Acute lung injury (ALI) has a high morbidity and mortality rate due to the serious inflammation and edema occurred in lung. Magnolol extracted from Magnolia officinalis, has been reported to exhibit anti-inflammatory, and antioxidant activities. Peroxisome proliferator-activated receptors (PPARs) are known to exert a cytoprotective effect against cellular inflammatory stress and oxidative injury. The aim of this study was to explore the involvement of PPAR-γ in the beneficial effect of magnolol in lipopolysaccharide (LPS)-induced ALI. We found that treatment with magnolol greatly improved the pathological features of ALI evidenced by reduction of lung edema, polymorphonuclear neutrophil infiltration, ROS production, the levels of pro-inflammatory cytokines in bronchoalveolar lavage fluid (BALF), the expression of iNOS and COX-2, and NF-κB activation in lungs exposed to LPS. Importantly, magnolol is capable of increasing the PPAR-γ expression and activity in lungs of ALI. However, blocking PPAR-γ activity with GW9662 markedly abolished the protective and anti-inflammatory effects of magnolol. Taken together, the present study provides a novel mechanism accounting for the protective effect of magnolol in LPS-induced ALI is at least partly attributed to induction of PPAR-γ in lungs, and in turn suppressing NF-κB-related inflammatory responses.

Magnolol suppresses hypoxia-induced angiogenesis via inhibition of HIF-1α/VEGF signaling pathway in human bladder cancer cells.

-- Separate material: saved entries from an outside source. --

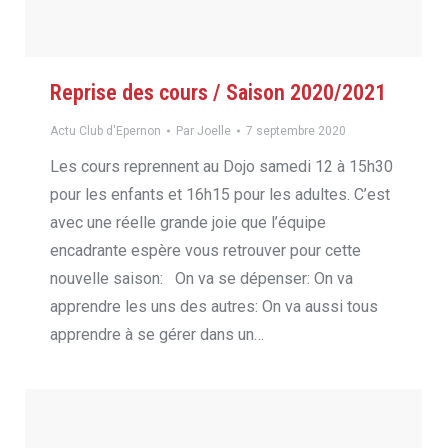
Reprise des cours / Saison 2020/2021
Actu Club d'Epernon
Par
Joelle
7 septembre 2020
Les cours reprennent au Dojo samedi 12 à 15h30
pour les enfants et 16h15 pour les adultes. C’est
avec une réelle grande joie que l’équipe
encadrante espère vous retrouver pour cette
nouvelle saison: On va se dépenser: On va
apprendre les uns des autres: On va aussi tous
apprendre à se gérer dans un…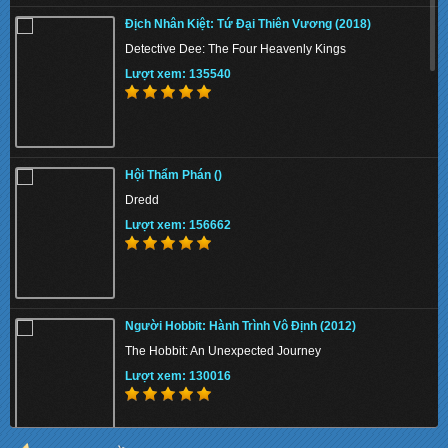
Địch Nhân Kiệt: Tứ Đại Thiên Vương (2018)
Detective Dee: The Four Heavenly Kings
Lượt xem: 135540
Hội Thẩm Phán ()
Dredd
Lượt xem: 156662
Người Hobbit: Hành Trình Vô Định (2012)
The Hobbit: An Unexpected Journey
Lượt xem: 130016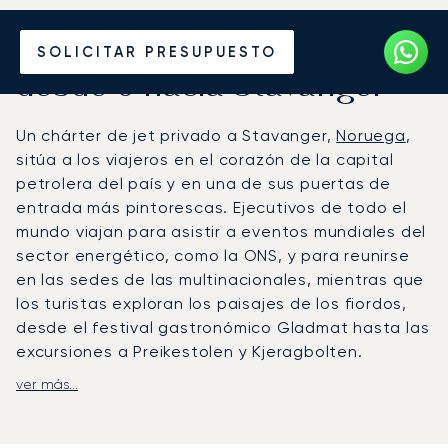
Alquile un Jet Privado
SOLICITAR PRESUPUESTO
desde o hacia Stavanger
Un chárter de jet privado a Stavanger,
Noruega
,
sitúa a los viajeros en el corazón de la capital
petrolera del país y en una de sus puertas de
entrada más pintorescas. Ejecutivos de todo el
mundo viajan para asistir a eventos mundiales del
sector energético, como la ONS, y para reunirse
en las sedes de las multinacionales, mientras que
los turistas exploran los paisajes de los fiordos,
desde el festival gastronómico Gladmat hasta las
excursiones a Preikestolen y Kjeragbolten.
ver más...
LunaJets organiza vuelos privados al
aeropuerto de Stavanger-Sola (SVG), situado a
solo 14 km del centro de la ciudad y equipado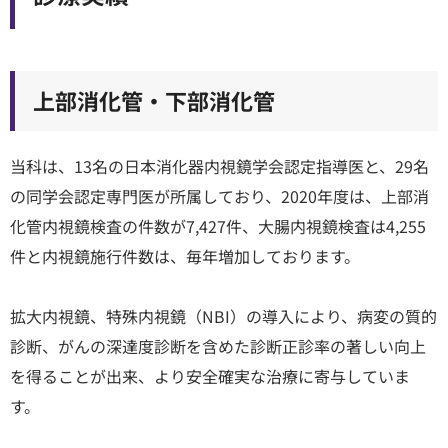
上部消化管・下部消化管
当科は、13名の日本消化器内視鏡学会認定指導医と、29名
の同学会認定専門医が所属しており、2020年度は、上部消
化管内視鏡検査の件数が7,427件、大腸内視鏡検査は4,255
件と内視鏡施行件数は、毎年増加しております。
拡大内視鏡、特殊内視鏡（NBI）の導入により、病変の質的
診断、がんの深達度診断を含めた診断正診率の著しい向上
を得ることが出来、より安全確実な治療に寄与していま
す。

The hypoxic environment in tumors is an important factor causing tumor angiogenesis by activating the key transcription factor, hypoxia-inducible factors-1α (HIF-1α). Magnolol isolated from Magnolia officinalis has been reported to exhibit an anticancer activity via elevation of apoptosis. However, whether magnolol inhibits tumor angiogenesis remains unknown. In the present study, we demonstrated that magnolol significantly inhibited angiogenesis in vitro and in vivo evidenced by the attenuation of hypoxia and vascular endothelial growth factor (VEGF)-induced tube formation of human umbilical vascular endothelial cells, vasculature generation in chicken chorioallantoic membrane and Matrigel plug. In hypoxic human bladder cancer cells (T24), treatment with magnolol inhibited hypoxia-stimulated H2O2 formation, HIF-1α induction including mRNA, protein expression, and transcriptional activity as well as VEGF secretion. Additionally, the enhanced degradation of HIF-1α protein via enhancing prolyl hydroxylase activity and the decreased newly-synthesized HIF-1α protein in hypoxic T24 cells may involve the reduction of HIF-1α protein accumulation by magnolol. Interestingly, magnolol also acts as a VEGFR2 antagonist, and subsequently attenuates the down-stream AKT/mTOR/p70S6K/4E-BP-1 kinase activation both in hypoxic T24 cells and tumor tissues. As expected, administration of magnolol greatly attenuated tumor growth, angiogenesis and the protein expression of HIF-1α, VEGF, CD31, a marker of endothelial cells, and carbonic anhydrase IX, an endogenous marker for hypoxia, in the T24 xenograft mouse model. Collectively, these findings strongly indicate that the anti-agngiogenic activity of magnolol is, at least in part, mediated by suppressing HIF-1α/VEGF-dependent pathways, and suggest that magnolol may be a potential drug for human bladder cancer therapy.